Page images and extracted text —
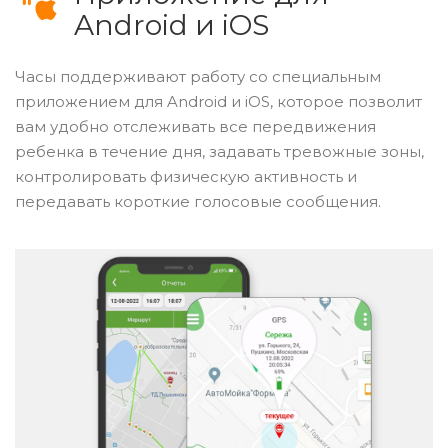
Android и iOS
Часы поддерживают работу со специальным
приложением для Android и iOS, которое позволит
вам удобно отслеживать все передвижения
ребенка в течение дня, задавать тревожные зоны,
контролировать физическую активность и
передавать короткие голосовые сообщения.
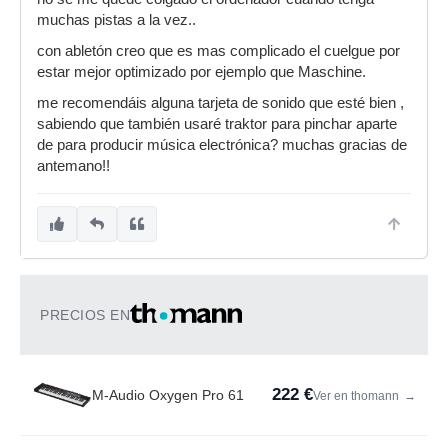
muchas pistas a la vez..
con abletón creo que es mas complicado el cuelgue por
estar mejor optimizado por ejemplo que Maschine.
me recomendáis alguna tarjeta de sonido que esté bien ,
sabiendo que también usaré traktor para pinchar aparte
de para producir música electrónica? muchas gracias de
antemano!!
PRECIOS EN
222 €
M-Audio Oxygen Pro 61
Ver en thomann
→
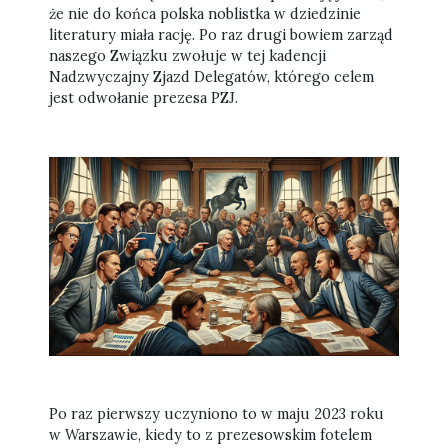
że nie do końca polska noblistka w dziedzinie
literatury miała rację. Po raz drugi bowiem zarząd
naszego Związku zwołuje w tej kadencji
Nadzwyczajny Zjazd Delegatów, którego celem
jest odwołanie prezesa PZJ.
Po raz pierwszy uczyniono to w maju 2023 roku
w Warszawie, kiedy to z prezesowskim fotelem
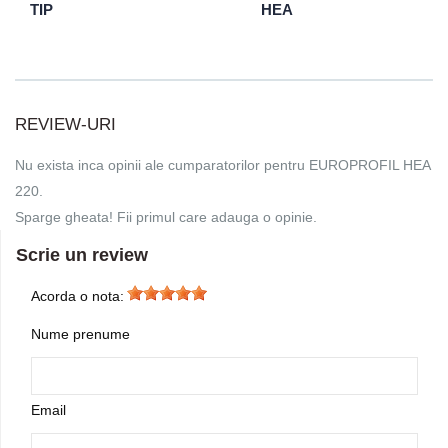
TIP
HEA
REVIEW-URI
Nu exista inca opinii ale cumparatorilor pentru EUROPROFIL HEA
220.
Sparge gheata! Fii primul care adauga o opinie.
Scrie un review
Acorda o nota:
Nume prenume
Email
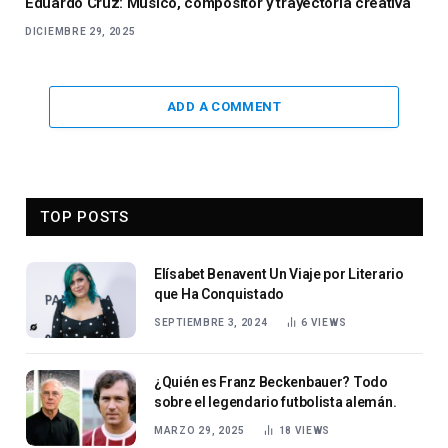
Eduardo Cruz: Músico, compositor y trayectoria creativa
DICIEMBRE 29, 2025
ADD A COMMENT
TOP POSTS
Elísabet Benavent Un Viaje por Literario
que Ha Conquistado
SEPTIEMBRE 3, 2024
6
VIEWS
¿Quién es Franz Beckenbauer? Todo
sobre el legendario futbolista alemán.
MARZO 29, 2025
18
VIEWS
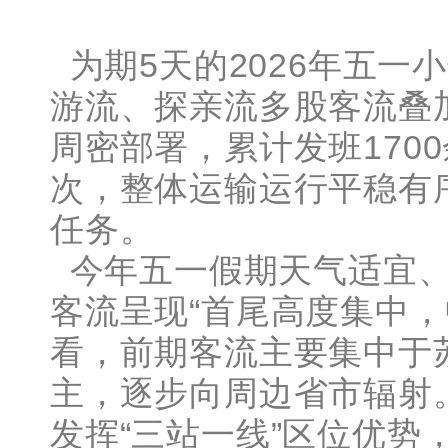
为期5天的2026年五一
游流、探亲流多股客流叠
周密部署，累计发班170
次，整体运输运行平稳有
任务。
今年五一假期天气适宜、
客流呈现“首尾高度集中，
看，前期客流主要集中于
主，逐步向周边省市辐射
发挥“三站一线”区位优势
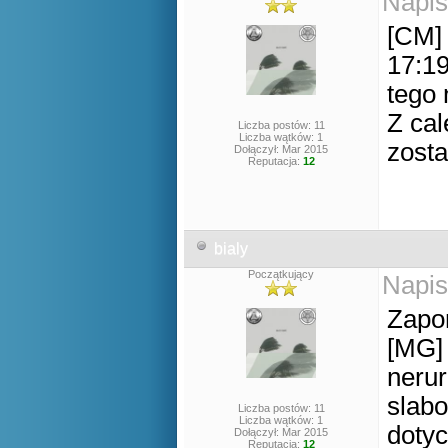
Napis
[CM] 
17:19
tego 
Z cal
Liczba postów: 11
Liczba wątków: 1
zost
Dołączył: Mar 2015
Reputacja:
12
bialy
Początkujący
Napis
Zapo
[MG] 
nerur
slabo
Liczba postów: 11
Liczba wątków: 1
doty
Dołączył: Mar 2015
Reputacja:
12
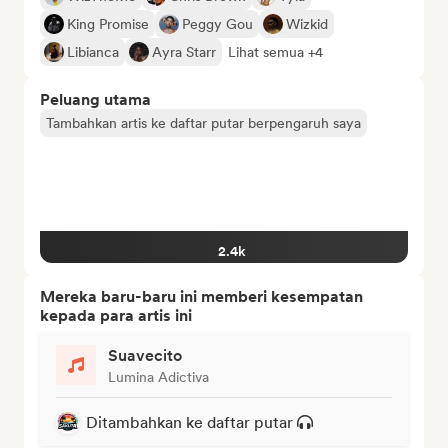
King Promise
Peggy Gou
Wizkid
Libianca
Ayra Starr
Lihat semua +4
Peluang utama
Tambahkan artis ke daftar putar berpengaruh saya
2.4k
Mereka baru-baru ini memberi kesempatan
kepada para artis ini
Suavecito
Lumina Adictiva
Ditambahkan ke daftar putar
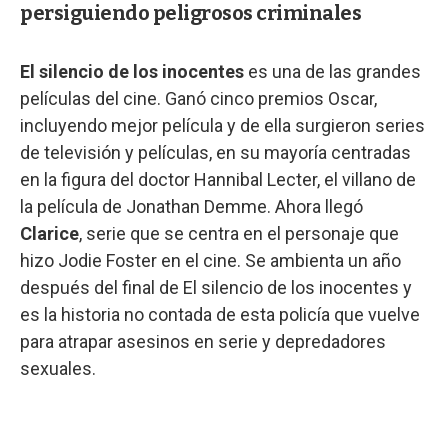
persiguiendo peligrosos criminales
El silencio de los inocentes
es una de las grandes
películas del cine. Ganó cinco premios Oscar,
incluyendo mejor película y de ella surgieron series
de televisión y películas, en su mayoría centradas
en la figura del doctor Hannibal Lecter, el villano de
la película de Jonathan Demme. Ahora llegó
Clarice
, serie que se centra en el personaje que
hizo Jodie Foster en el cine. Se ambienta un año
después del final de El silencio de los inocentes y
es la historia no contada de esta policía que vuelve
para atrapar asesinos en serie y depredadores
sexuales.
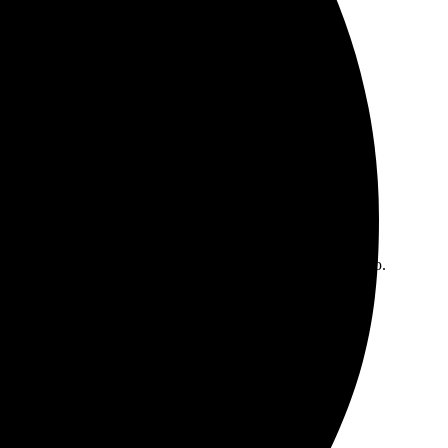
о отличное, все детали четкие. Служба поддержки
аз, все делается интуитивно. Доставка была быстрая,
сональный подарок, все остались довольны. Рекомендую.
нятным: выбрала фото, загрузила их на сайт.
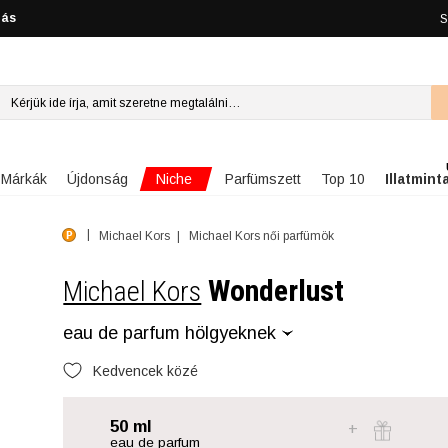
lás
S
Niche
Márkák
Újdonság
Parfümszett
Top 10
Illatmint
Michael Kors
Michael Kors női parfümök
Wonderlust
Michael Kors
eau de parfum hölgyeknek
Kedvencek közé
50 ml
eau de parfum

Exercise directions —
Return, exactly as they appear, the lines from the line containing "en la figura" through the end of the records above, both ends included, without pictures.

Answer box —
en la figura del doctor Hannibal Lecter, el villano de
la película de Jonathan Demme. Ahora llegó
Clarice
, serie que se centra en el personaje que
hizo Jodie Foster en el cine. Se ambienta un año
después del final de El silencio de los inocentes y
es la historia no contada de esta policía que vuelve
para atrapar asesinos en serie y depredadores
sexuales.
о отличное, все детали четкие. Служба поддержки
аз, все делается интуитивно. Доставка была быстрая,
сональный подарок, все остались довольны. Рекомендую.
нятным: выбрала фото, загрузила их на сайт.
lás
S
Niche
Márkák
Újdonság
Parfümszett
Top 10
Illatmint
Michael Kors
Michael Kors női parfümök
Wonderlust
Michael Kors
eau de parfum hölgyeknek
Kedvencek közé
50 ml
eau de parfum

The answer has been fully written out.